Animal Avengers is heading back to Africa!
It's time for me to jump onto another flight (yes, still on my own dime) and head back to Africa. There's so much going on there & so many people who need our help. I realized on my last trip how truly isolated people there can be. A lot of the places I would visit in the bush had little to no internet access. And cell service was often weak at best. So they really do depend on us to share their stories and work with the world. They need us desperately to support their projects as well. And I can tell you...I met a lot of people doing really great work to save our animals, the communities around them and ultimately our ecosystem and planet!
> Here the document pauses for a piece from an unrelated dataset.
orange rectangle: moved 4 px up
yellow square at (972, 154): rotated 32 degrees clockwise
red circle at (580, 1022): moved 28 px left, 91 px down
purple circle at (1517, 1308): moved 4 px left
What will I do with the funds?
There are so many organizations and things they need. I want to make a list and try to include a little for a lot of people. Then I'll explain more about who they are and what they do underneath it.
- Armasight Zeus Thermal Imaging Sight...$3,886.19 (for Pit-Track K-9 Anti-Poaching Unit)
- Helicopter Fuel...$2,000 (Flying For Freedom South Africa)
- Milk For The Rhino Orphans...$2,000/month (for Rhino Pride Foundation)
- Bio Lion Centrifuge Capillary Tube Rotor...$935.00 (for AWARE Trust vets)
- Bus Trip for Kids in Kenya to See the Rhino For The First Time & Learn About Them in the Masai Mara...$800 (Friends Of Conservation)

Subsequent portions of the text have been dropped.